What is a Commutator?
A group of bars or segments connected to the armature coils of the generator or motor to convert alternating current into direct current when the generator or motor turns.
Why is a Commutator Needed in Motors and Generators?
A motor's windings get an electric current from a commutator. By switching the direction of the current in the spinning windings every half turn, a constant rotational torque is generated. The commutator of a DC motor is made of copper.
A commutator in DC generator is used for the purpose of converting the alternating current from the generator's windings to unidirectional direct current in the external load circuit, the commutator inverts the direction of the current with each turn acting as a mechanical rectifier.
What is a Commutation?
In DC machines, the process of reversing current is known as commutation. The function served by the commutator of a DC generator is to convert the induced AC in conductors into a DC output. Before applying the DC current to the motor's coils, commutation is utilised in DC motors to switch the direction of the current.
In This Diagram, Brushes are Connected with the Commutator
Working of Commutator
A commutator is a split rotary ring, usually made of copper, with one segment attached to each end of the armature coil. A commutator supporting each end of each coil on the multiple-coil armature must have the same number of segments. To provide the commutator segments and the accompanying armature coils with voltage, spring-loaded brushes are placed on each side of the commutator and make contact with it when the commutator rotates.

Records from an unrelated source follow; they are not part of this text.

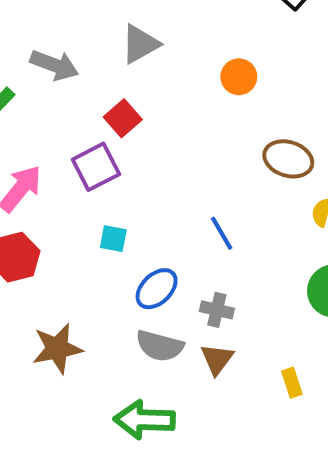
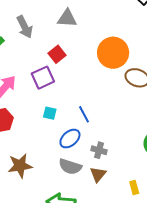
gray triangle: (140, 44) -> (67, 18), turned 30
gray arrow: (54, 65) -> (25, 27), turned 40
orange circle: (239, 77) -> (113, 53), moved, size x1.8
blue line: (222, 233) -> (84, 114), moved

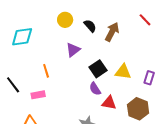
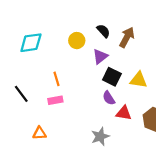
yellow circle: (65, 20) -> (77, 41), moved
purple triangle: (73, 50) -> (100, 57), moved
black square: (98, 69) -> (112, 77), turned -30
pink rectangle: (38, 95) -> (55, 100), moved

A constant rotating force known as torque is created by switching the direction of the current flowing through the revolving windings every half turn. With each half turn, the commutator in a generator reverses the direction of the current it picks up from the windings, acting as a mechanical rectifier to change the AC from the windings to unidirectional DC in the circuit.
Types of Commutation
When the current reversal is finished by the end of the commutation time, the calculation is known as an ideal commutation. If the current reversal is finished during the commutation time, sparking at the brush contact and overheating that damages the commutator surface take place.
There are three types of commutation methods to avoid defects.
The armature of power tools, home appliances, starting motors, windscreen wipers, and the automobile sector all use commutators.
The commutator's segments are composed of copper and are spaced apart by mica insulation. The mica is shaped to sit beneath the copper strands. To make soldering the coil ends easier, slots are carved into the riser of the commutator.
1. Why is the commutator made up of copper?
Solution: In brushed commutators, the brushes are typically constructed of either copper or. Carbon brushes have more uniform wear, produce less sparking, and harm the conductive metal segments less. However, copper brushes work better with high currents and extremely low voltage.
2. What would happen if the commutator was not there?
Solution: The magnetic fields of the rotor and stator would collide in the absence of a split ring commutator, preventing the current from reversing when the armature is reversed. As a result, the rotor would become stuck and cease to rotate.
A popular switch used in electronic products is the commutator. A torque, or constant rotating force, is created when the direction of the current flow changes every half revolution of the winding. The way the shaft, commutator, and armature are wound r determines how well the commutator functions. Although the voltage produced in the commutator might be zero to maximum, the polarity always remains fixed. A commutator has two main purposes: it maintains constant armature torque and MMF and transforms alternating current into direct current, serving as a rectifier in the process.
FAQs on Commutator
1. Why does a commutator spin?
A magnetic field is created when current enters the armature coil, and it tends to line up with the external permanent magnetic field which is set up by the permanent magnets. The coil thus turns. Additionally, this causes the commutator to rotate, because the commutator is attached to it and each time it does, the carbon "brushes" up against the copper. As a result, we get the commutator spin in the device like a motor which we use in our daily life.
2. Why is the commutator not used in an AC generator?
However, in the case of alternators, a commutator is not necessary as the output will only be AC (Alternating current) and not DC (Direct current). The sole function of a commutator is to convert AC to DC or vice versa. Since the generation in the case of DC generators is AC, the AC will be converted to DC using a commutator. So, we don’t use commutators in AC generators, it is only used in DC machines like DC motors or DC generators.
3. Why are split rings called commutators?
After each half-rotation of the coil in the device the split ring, these have a ring-like structure that is divided into two parts sometimes referred to as a commutator, in which an electric motor reverses the direction of the current flowing through the coil. This gives us the result that the coil keeps rotating in the same direction. The purpose of a split ring is the same as a commutator so to make it easy to understand, we call them split rings.